Song by Polo G featuring Juice Wrld

from the album The Goat
- Released: May 15, 2020
- Recorded: July 15, 2019
- Length: 2:43
- Label: Columbia
- Songwriters: Taurus Bartlett; Jarad Higgins; Chauncey Hollis; Chris Madine; Dustin Corbett;
- Producers: Hit-Boy; Corbett (co.);

= Flex (Polo G song) =

2020 song by Polo G

"Flex" is a song by American rapper Polo G featuring fellow American rapper Juice WRLD from the former's second studio album The Goat (2020).
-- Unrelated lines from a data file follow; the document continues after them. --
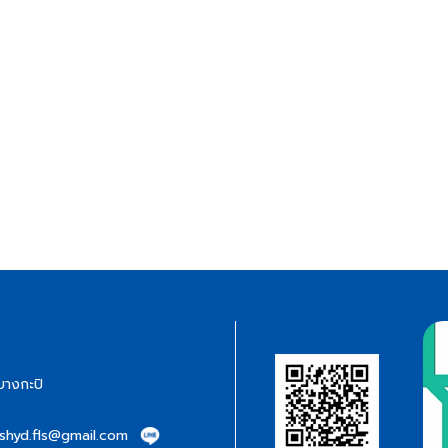
บางกะปิ
eshyd.fls@gmail.com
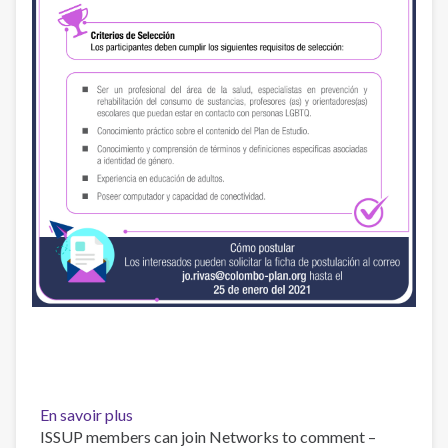
En savoir plus
sur
ISSUP members can join Networks to comment –
Postulación:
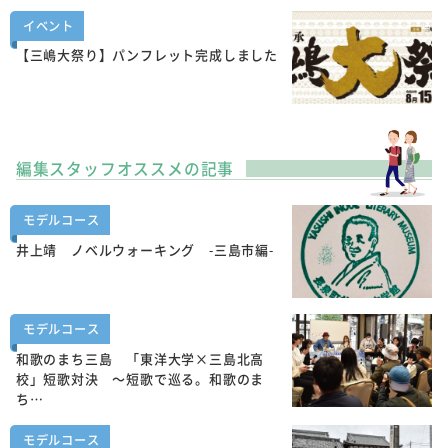
イベント
【三嶋大祭り】パンフレット完成しました
編集スタッフオススメの記事
モデルコース
井上靖 ノベルウォーキング -三島市編-
モデルコース
和歌のまち三島 「東洋大学×三島北高
校」短歌対決 ～短歌で巡る。和歌のま
ち…
モデルコース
The track was written by the artists alongside Chris Madine, producer Hit-Boy, and co-producer Dustin Corbett.

==Background==
In an interview with HotNewHipHop shortly before the release of The Goat, Polo G stated that he and Juice Wrld used to "link up" together when they were in California. He added that when he recorded the song with Hit-Boy, he left an open verse and Hit-Boy brought Juice Wrld to record a verse. In another interview with Complex, he said that the song had the feature he was most excited for on the album.

==Composition==
The song contains melodic production in the form of an "emotive" pop beat, and boastful lyrics from the rappers regarding their lifestyles.

==Critical reception==
The song received generally positive reviews, with particular praise on Juice Wrld's feature. Fred Thomas of AllMusic wrote that he adds "even more gravity" to the song's beat. Writing for HipHopDX, Eric Diep regarded Juice Wrld's verse as one of his best.

==Charts==

Chart performance for "Flex"
| Chart (2020) | Peak position |
|---|---|
| Canada Hot 100 (Billboard) | 60 |
| Ireland (IRMA) | 75 |
| New Zealand Hot Singles (RMNZ) | 8 |
| UK Singles (OCC) | 91 |
| US Billboard Hot 100 | 30 |
| US Hot R&B/Hip-Hop Songs (Billboard) | 14 |

==Certifications==

Certifications for "Flex"
| Region | Certification | Certified units/sales |
| Canada (Music Canada) | 3× Platinum | 240,000^{‡} |
| New Zealand (RMNZ) | Gold | 15,000^{‡} |
| United Kingdom (BPI) | Silver | 200,000^{‡} |
| United States (RIAA) | 4× Platinum | 4,000,000^{‡} |
^{‡} Sales+streaming figures based on certification alone.